WHAT THIS TASK INVOLVES.
What lines below mention the word "Aires"? Copy each one.

Page images and extracted text
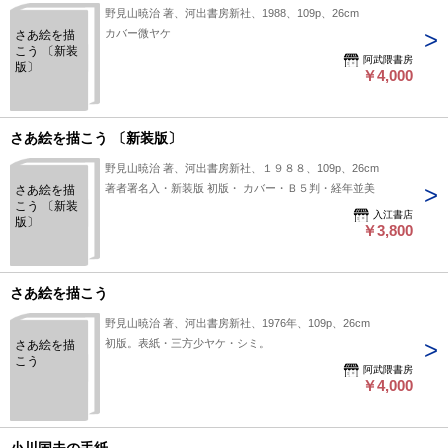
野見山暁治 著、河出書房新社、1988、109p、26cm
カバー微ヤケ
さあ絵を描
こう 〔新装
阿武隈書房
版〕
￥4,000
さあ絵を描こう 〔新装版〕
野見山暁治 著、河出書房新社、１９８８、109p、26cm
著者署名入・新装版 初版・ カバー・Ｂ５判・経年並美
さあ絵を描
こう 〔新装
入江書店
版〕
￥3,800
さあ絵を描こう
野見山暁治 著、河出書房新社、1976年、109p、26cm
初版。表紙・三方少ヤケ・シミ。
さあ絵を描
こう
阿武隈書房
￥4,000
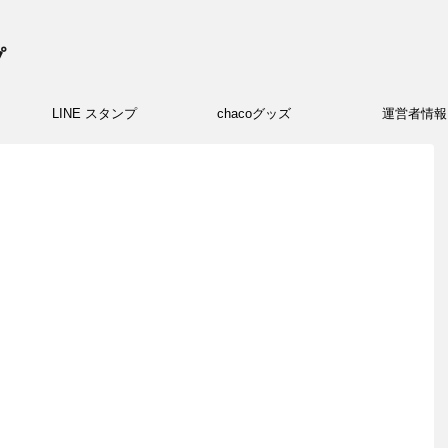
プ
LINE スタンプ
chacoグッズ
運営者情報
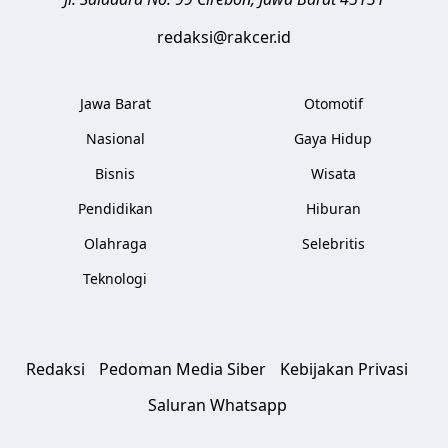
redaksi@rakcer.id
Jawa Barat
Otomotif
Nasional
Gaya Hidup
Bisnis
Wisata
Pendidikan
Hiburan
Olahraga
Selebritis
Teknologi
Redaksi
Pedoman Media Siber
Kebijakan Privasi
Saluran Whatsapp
---
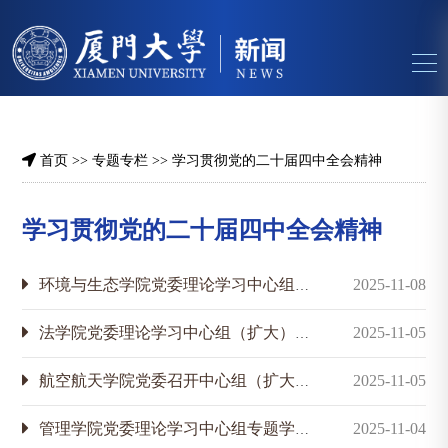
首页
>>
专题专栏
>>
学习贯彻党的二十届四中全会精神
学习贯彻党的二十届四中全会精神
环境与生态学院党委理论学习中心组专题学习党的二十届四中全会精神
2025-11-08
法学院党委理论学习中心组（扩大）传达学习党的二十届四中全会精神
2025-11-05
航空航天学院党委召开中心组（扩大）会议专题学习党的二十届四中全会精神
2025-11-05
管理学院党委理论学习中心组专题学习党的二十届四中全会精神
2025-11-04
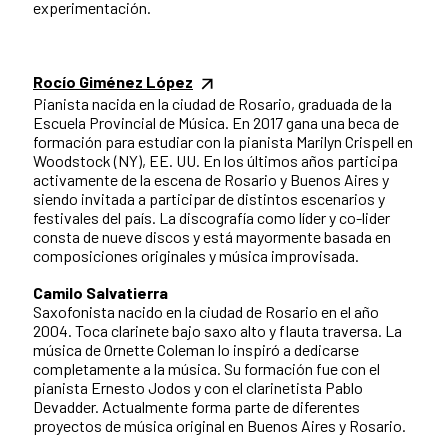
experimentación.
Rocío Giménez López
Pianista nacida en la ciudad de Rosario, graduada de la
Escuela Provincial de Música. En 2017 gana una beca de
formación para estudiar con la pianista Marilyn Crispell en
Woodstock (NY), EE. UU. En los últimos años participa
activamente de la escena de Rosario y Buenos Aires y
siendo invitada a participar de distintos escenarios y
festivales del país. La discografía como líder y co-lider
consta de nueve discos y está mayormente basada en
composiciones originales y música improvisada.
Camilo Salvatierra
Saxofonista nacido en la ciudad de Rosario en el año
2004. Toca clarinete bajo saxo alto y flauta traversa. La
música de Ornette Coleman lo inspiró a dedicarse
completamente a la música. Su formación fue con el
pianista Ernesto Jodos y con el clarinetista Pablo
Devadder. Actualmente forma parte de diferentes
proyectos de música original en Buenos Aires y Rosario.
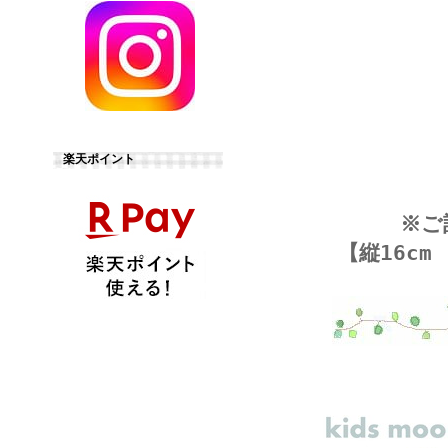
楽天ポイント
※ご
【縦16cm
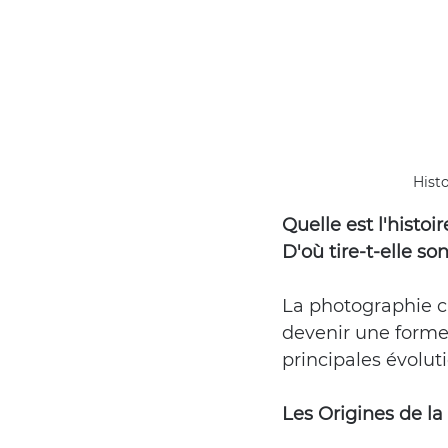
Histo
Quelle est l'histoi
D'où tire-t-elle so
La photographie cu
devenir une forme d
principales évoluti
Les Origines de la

ANSWER TO THIS EXERCISE.
activamente de la escena de Rosario y Buenos Aires y
proyectos de música original en Buenos Aires y Rosario.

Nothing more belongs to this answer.